This seems to get rid of the problem on my Fedora box, but my old HPUX
box still does it some of the time.  I'm inclined to recommend applying
this patch anyway --- the only alternative I can see is to try to
rejigger the libpq code to temporarily ignore EPIPE during startup,
which seems both messy and fragile.

Comments?
        regards, tom lane


Re: Cryptic error message in low-memory conditions

От
Magnus Hagander
Дата:
On Sat, Aug 27, 2011 at 01:59, Tom Lane <tgl@sss.pgh.pa.us> wrote:
> Daniel Farina <daniel@heroku.com> writes:
>> Some Postgres servers will error out for a while with the following
>> error message:
>> "expected authentication request from server, but received c"
>> [ and this seems to be triggered by fork failures in the server ]
>
> <spock>Fascinating.</spock>

Agreed.

<snip>

> The reason for this is that that same bit of code supposes that any
> "E" response must mean that the postmaster didn't recognize
> NEGOTIATE_SSL_CODE.  It doesn't (and of course shouldn't) pay any
> attention to the actual textual error message.
>
> Now, seeing as how NEGOTIATE_SSL_CODE has been understood by every build
> since PG 7.0, I believe that this is dead code and we could remove it;
> it seems exceedingly unlikely that any modern build of libpq will ever
> be used to talk to a server that responds to that with "E".

What will be the result if you do use the modern libpq against that?

Anyway - that's 5 *unsupported* versions back. So even if people do
use that, I say they have to downgrade libpq as well ;)

+1 for removing it.

In fact, when do we reach the point that we can remove all the support
for the v2 protocol completely? (this would obviously not be as a
bugfix, but perhaps in 9.2)? Is there any particular reason we need to
support both anymore? At least in the client?


--
 Magnus Hagander
 Me: http://www.hagander.net/
 Work: http://www.redpill-linpro.com/


Re: Cryptic error message in low-memory conditions

От
Tom Lane
Дата:
Magnus Hagander <magnus@hagander.net> writes:
> On Sat, Aug 27, 2011 at 01:59, Tom Lane <tgl@sss.pgh.pa.us> wrote:
>> Now, seeing as how NEGOTIATE_SSL_CODE has been understood by every build
>> since PG 7.0, I believe that this is dead code and we could remove it;
>> it seems exceedingly unlikely that any modern build of libpq will ever
>> be used to talk to a server that responds to that with "E".

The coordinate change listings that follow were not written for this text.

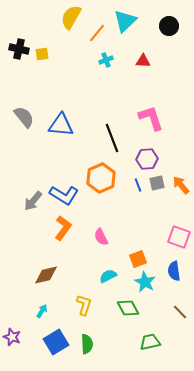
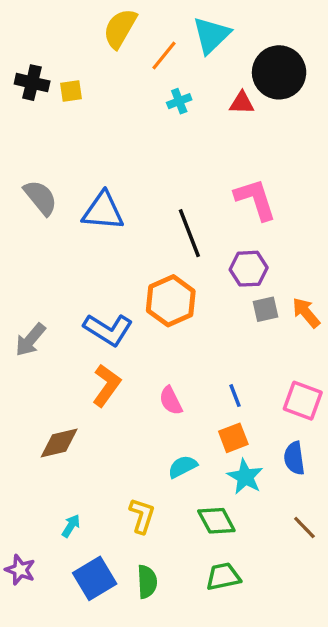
black circle: (169, 26) -> (279, 72), moved, size x1.6
blue line: (138, 185) -> (235, 396), moved
gray arrow: (33, 201) -> (30, 340), moved
brown diamond: (46, 275) -> (59, 443), moved
green trapezoid: (150, 342) -> (223, 577), moved

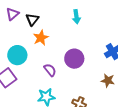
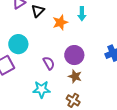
orange star: (41, 38) -> (60, 22), moved
brown star: (108, 80) -> (75, 76), moved

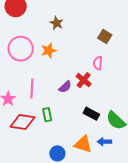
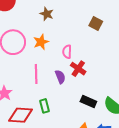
pink semicircle: (98, 63) -> (67, 52), moved
purple semicircle: (65, 87) -> (60, 77), turned -64
pink line: (32, 89) -> (36, 74), moved

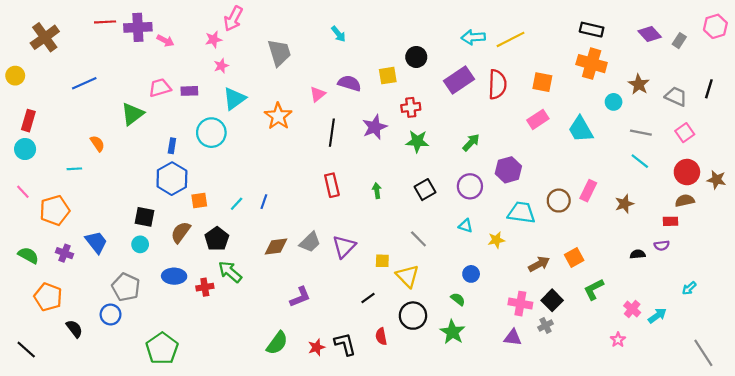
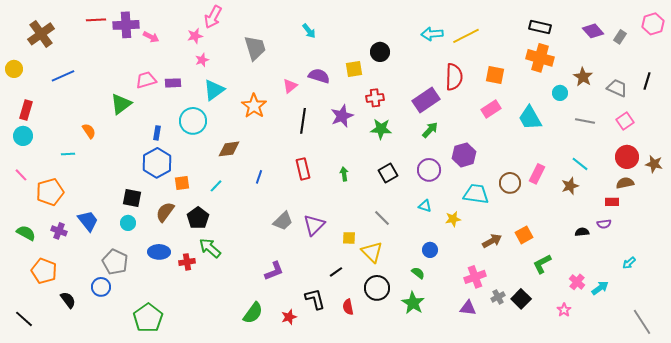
purple rectangle: (459, 80) -> (426, 100), moved
blue line: (84, 83) -> (63, 76), moved
cyan line: (640, 161) -> (580, 164), moved
blue line: (264, 202) -> (259, 177), moved
brown diamond: (276, 247) -> (229, 149), moved
black square: (552, 300) -> (521, 299), moved
pink cross: (520, 304) -> (475, 277), turned -30
black L-shape: (345, 344) -> (315, 299), moved

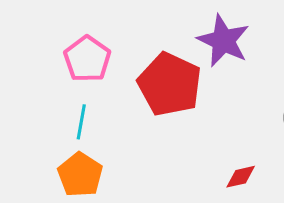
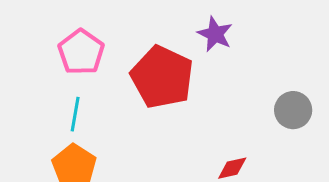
purple star: (223, 41) -> (215, 34), size x0.7

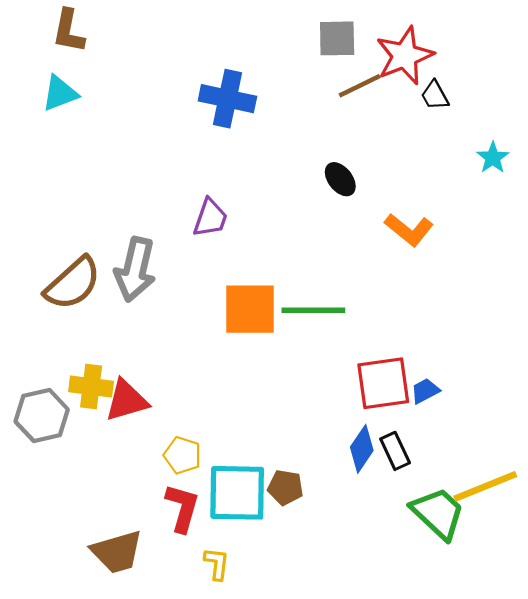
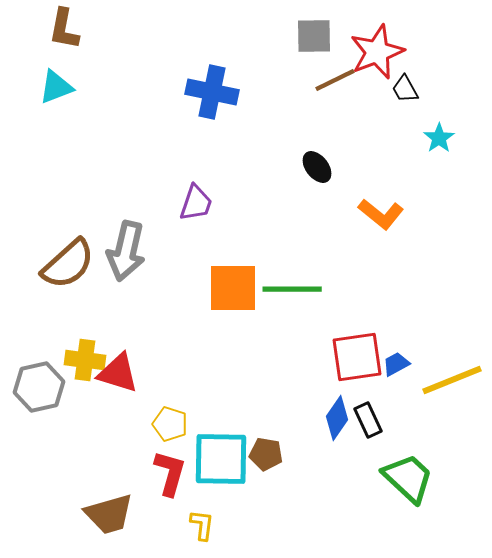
cyan star: (493, 158) -> (439, 138), moved
red triangle: (127, 400) -> (118, 373), turned 33
yellow line: (485, 486) -> (452, 380), moved

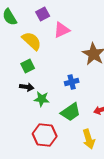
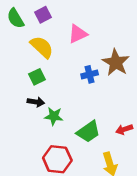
purple square: (43, 14) -> (43, 15), moved
blue cross: (72, 82) -> (90, 74), moved

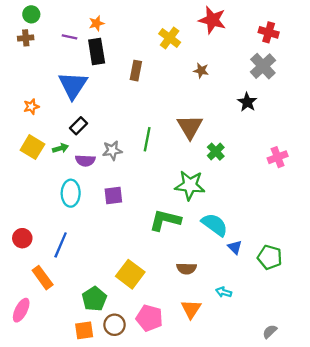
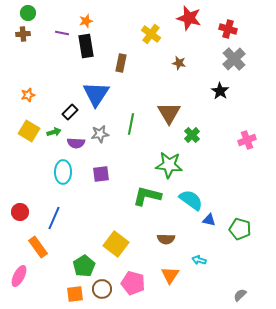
red cross: (269, 32) -> (228, 29), moved
blue triangle: (73, 85) -> (96, 94), moved
blue triangle: (235, 247) -> (209, 220), turned -32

> What will be the result if you do use the modern libpq against that?

I'll check it after I write the patch, but what I'd expect to happen is
that libpq would fail the connection and report the server's error
message, which would be something like "unrecognized protocol version
number".  Anybody who did complain of this could be told to use
sslmode=disable when talking to the ancient server.

> Anyway - that's 5 *unsupported* versions back.

More to the point, it's been a very very long time since we've heard of
anyone using a server older than 7.2.  (And there's a good reason for
that, which is that 7.2 was the first version that wouldn't go belly-up
at 4 billion transactions.)

> In fact, when do we reach the point that we can remove all the support
> for the v2 protocol completely? (this would obviously not be as a
> bugfix, but perhaps in 9.2)? Is there any particular reason we need to
> support both anymore? At least in the client?

Fair question.  We *have* still heard of people using 7.2/7.3, I think.
Another point here is that there are JDBC people intentionally forcing
protocol version 2 as a means of controlling prepared-statement plan
lifespan.  I hope that the auto-replan code that I intend to get into
9.2 will provide a better answer for those folks, but removing the
workaround at the same time might be a tad premature.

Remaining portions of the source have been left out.